How do you know when Jira goes down? It's pretty easy to tell from both an end user perspective and from a monitoring perspective. You can have any number of monitoring solutions doing a web check for https://jira.example.com/status, and when it doesn't return a 200 response code, it's down.
Awesome! We're all set, right?
Not quite. What about the situations when it's slower than usual? Or what about when a particular function is slower than usual? The built-in health checks won't help you detect that, even though it could have a ripple effect on the productivity of your user base. It's time to get some canaries!
Using Amazon Web Services (AWS) CloudWatch Synthetics, we can write a canary that emulates user browser behavior to validate the uptime and gather metrics about the canary execution. These scenarios could measure the time it takes to log in, create an issue, move the card on a Jira Software board, and then close the issue. We can run that every five minutes and chart the results over time. Then, we can set an alarm when the load time of that canary increases 50% over a period of 30 minutes. We can also combine that metric and alarm with your JVM and system metric monitoring and develop high-accuracy alerting of your on-call person. No longer will a short blip in the application's response or performance trigger alarms that don't require actual system administrator intervention.

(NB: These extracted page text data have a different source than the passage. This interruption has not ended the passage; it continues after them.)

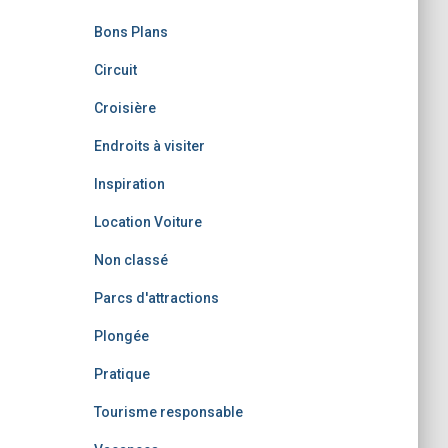
Bons Plans
Circuit
Croisière
Endroits à visiter
Inspiration
Location Voiture
Non classé
Parcs d'attractions
Plongée
Pratique
Tourisme responsable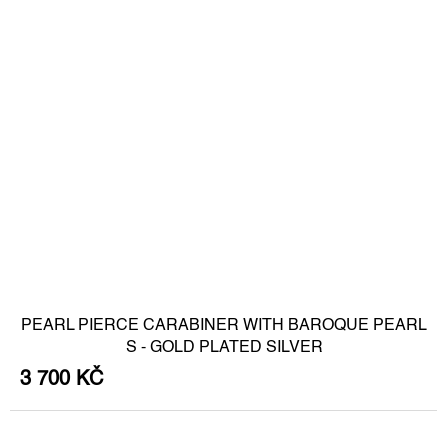
PEARL PIERCE CARABINER WITH BAROQUE PEARL
S - GOLD PLATED SILVER
3 700 KČ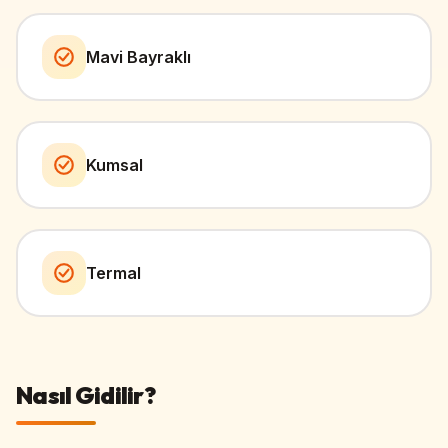
Mavi Bayraklı
Kumsal
Termal
Nasıl Gidilir?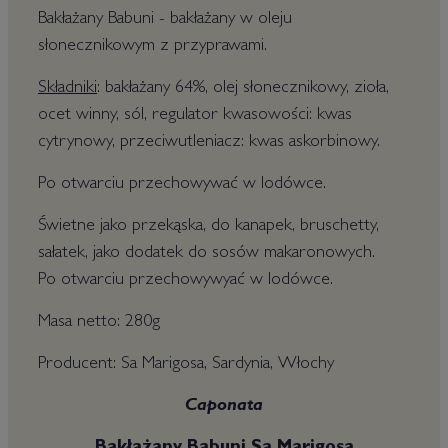
Bakłażany Babuni - bakłażany w oleju
słonecznikowym z przyprawami.
Składniki
: bakłażany 64%, olej słonecznikowy, zioła,
ocet winny, sól, regulator kwasowości: kwas
cytrynowy, przeciwutleniacz: kwas askorbinowy.
Po otwarciu przechowywać w lodówce.
Świetne jako przekąska, do kanapek, bruschetty,
sałatek, jako dodatek do sosów makaronowych.
Po otwarciu przechowywyać w lodówce.
Masa netto: 280g
Producent: Sa Marigosa, Sardynia, Włochy
Caponata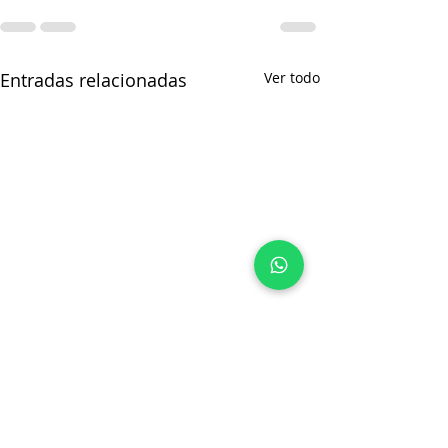
Entradas relacionadas
Ver todo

Did I mention that canaries take screenshots too? Now when that complex alarm triggers your on-call person, and the responding engineer is beginning to troubleshoot the issue, they are greeted by system metrics in CloudWatch, screenshots of failed canaries, and maybe even snippets of logs from CloudWatch Logs. That engineer would be well-armed with information to validate that there is, in fact, an issue and could jump in before an end user could even get around to reporting the issue! You're now on the first step to proactive monitoring!